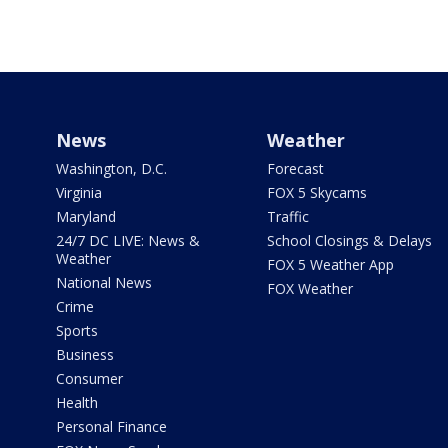
News
Weather
Washington, D.C.
Forecast
Virginia
FOX 5 Skycams
Maryland
Traffic
24/7 DC LIVE: News &
School Closings & Delays
Weather
FOX 5 Weather App
National News
FOX Weather
Crime
Sports
Business
Consumer
Health
Personal Finance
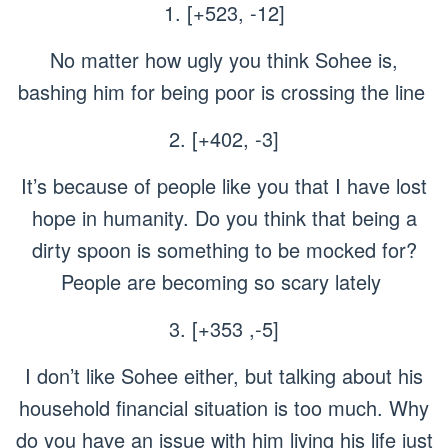
1. [+523, -12]
No matter how ugly you think Sohee is,
bashing him for being poor is crossing the line
2. [+402, -3]
It’s because of people like you that I have lost
hope in humanity. Do you think that being a
dirty spoon is something to be mocked for?
People are becoming so scary lately
3. [+353 ,-5]
I don’t like Sohee either, but talking about his
household financial situation is too much. Why
do you have an issue with him living his life just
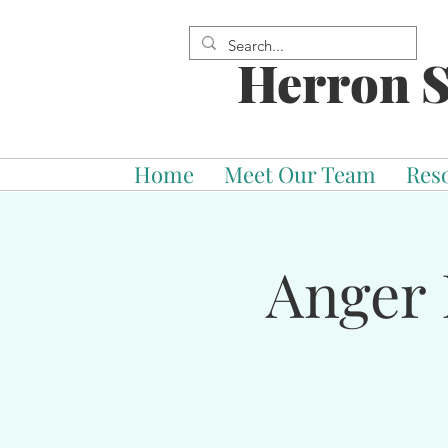
Herron S
Home
Meet Our Team
Res
Anger 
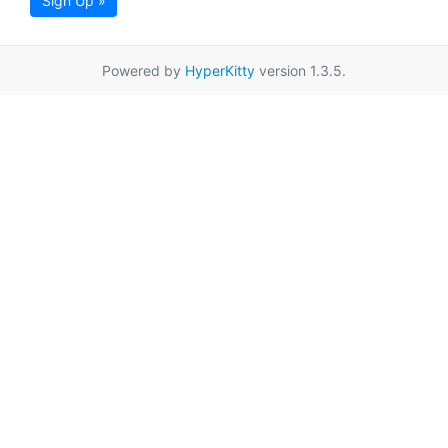
Sign Up »
Powered by
HyperKitty
version 1.3.5.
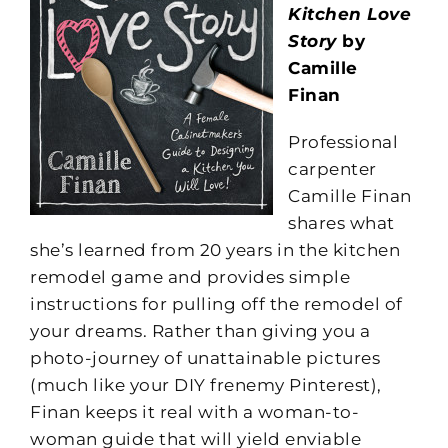
Kitchen Love
Story
by
Camille
Finan
Professional
carpenter
Camille Finan
shares what
she’s learned from 20 years in the kitchen
remodel game and provides simple
instructions for pulling off the remodel of
your dreams. Rather than giving you a
photo-journey of unattainable pictures
(much like your DIY frenemy Pinterest),
Finan keeps it real with a woman-to-
woman guide that will yield enviable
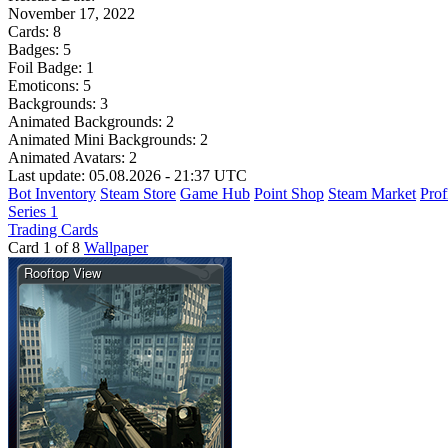
November 17, 2022
Cards:
8
Badges:
5
Foil Badge:
1
Emoticons:
5
Backgrounds:
3
Animated Backgrounds:
2
Animated Mini Backgrounds:
2
Animated Avatars:
2
Last update: 05.08.2026 - 21:37 UTC
Bot Inventory
Steam Store
Game Hub
Point Shop
Steam Market
Prof
Series 1
Trading Cards
Card 1 of 8
Wallpaper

WORK ITEM => All entries above are to be restated exactly, with every image omitted.

SOLVED PROBLEM =>
News
Weather
Washington, D.C.
Forecast
Virginia
FOX 5 Skycams
Maryland
Traffic
24/7 DC LIVE: News &
School Closings & Delays
Weather
FOX 5 Weather App
National News
FOX Weather
Crime
Sports
Business
Consumer
Health
Personal Finance
1. [+523, -12]
No matter how ugly you think Sohee is,
bashing him for being poor is crossing the line
2. [+402, -3]
It’s because of people like you that I have lost
hope in humanity. Do you think that being a
dirty spoon is something to be mocked for?
People are becoming so scary lately
3. [+353 ,-5]
I don’t like Sohee either, but talking about his
household financial situation is too much. Why
do you have an issue with him living his life just
Herron S
Home
Meet Our Team
Res
Anger 
Sign Up »
Powered by
HyperKitty
version 1.3.5.
Kitchen Love
Story
by
Camille
Finan
Professional
carpenter
Camille Finan
shares what
she’s learned from 20 years in the kitchen
remodel game and provides simple
instructions for pulling off the remodel of
your dreams. Rather than giving you a
photo-journey of unattainable pictures
(much like your DIY frenemy Pinterest),
Finan keeps it real with a woman-to-
woman guide that will yield enviable
November 17, 2022
Cards:
8
Badges:
5
Foil Badge:
1
Emoticons:
5
Backgrounds:
3
Animated Backgrounds:
2
Animated Mini Backgrounds:
2
Animated Avatars:
2
Last update: 05.08.2026 - 21:37 UTC
Bot Inventory
Steam Store
Game Hub
Point Shop
Steam Market
Prof
Series 1
Trading Cards
Card 1 of 8
Wallpaper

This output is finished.